By Maria Elliot
Thirty percent of college students change their major at least once within three years of enrollment, according to a 2017 study by the National Center for Education Statistics.
Justin Edwards, director of the Office of Career and Academic Advising, said students changing their major is a common occurrence at Youngstown State University.
Jarrod Kaminski, a senior telecommunications and sports broadcasting major, has changed his major three times since he started college.
Kaminski started out as a computer science major and hoped to find a job in information technology after graduation. However, he had friends working in IT who told him finding internships was difficult.
“That was a big concern,” he said.
Kaminski said he wasn’t willing to move from the Youngstown area to find a job in IT, so he moved on to business management.
“I switched to business because I thought that was the norm,” he said. “I figured I could find a job easily.”
Kaminski changed to a telecommunications and sports broadcasting major when he realized he could turn his passion for sports into a career.
He said it is rare for high school students to have a career path planned for their future.
“When you’re coming out of high school, you don’t really always exactly know what you want to do,” he said.
According to Edwards, changing majors can be viewed negatively by some, but he believes that it’s a positive part of the college experience because students have the opportunity to find a learning path that better suits them.
Halle Van Scoy, a senior financial management major, has also changed majors three times. She participated in YSU’s “senior to sophomore” program before she attended college.
Coming into college, Van Scoy was interested in nursing.
“I thought nursing was going to be it for me,” she said.
She switched to a marketing major next after realizing that her nursing classes weren’t a good fit and she didn’t enjoy some of the curriculum, such as chemistry.
Van Scoy chose marketing because she comes from a family with a background in business, and she thought it was a basic major to get her started in the job field.
She then landed on a financial management major.
“I like working with money,” she said. “I figured I’d get a good education in learning how money works in business.”
Still, Van Scoy said she wishes she had done some things differently throughout her college career.
“If I could go back, I definitely would have chosen human resources,” she said.
Van Scoy said she wishes she would have met with her adviser more in her freshman year and that she had been asked how she felt about her classes at the time.
She said she believes students would feel more comfortable switching majors earlier if they had help evaluating their options.

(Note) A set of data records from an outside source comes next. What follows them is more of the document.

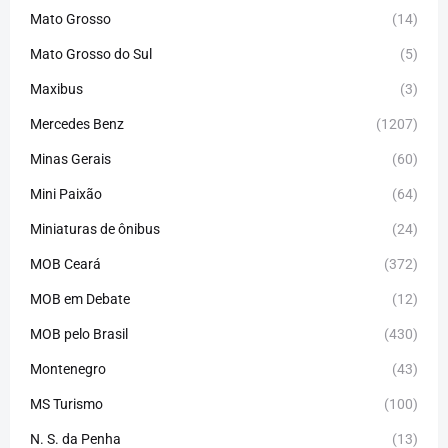
Mato Grosso
(14)
Mato Grosso do Sul
(5)
Maxibus
(3)
Mercedes Benz
(1207)
Minas Gerais
(60)
Mini Paixão
(64)
Miniaturas de ônibus
(24)
MOB Ceará
(372)
MOB em Debate
(12)
MOB pelo Brasil
(430)
Montenegro
(43)
MS Turismo
(100)
N. S. da Penha
(13)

Edwards said he encourages students to visit an exploratory adviser to learn how their strengths will fit into academic majors.
“Investing in your personal development starts with learning about who you are and then matching that with opportunities that are energizing for you,” he said.
The Office of Career and Academic Advising offers a variety of resources, including mock interviews, career counseling and exploratory advising for majors. The office is located on the second floor of Jones Hall and is open from 9 a.m. to 4 p.m., Monday through Thursday.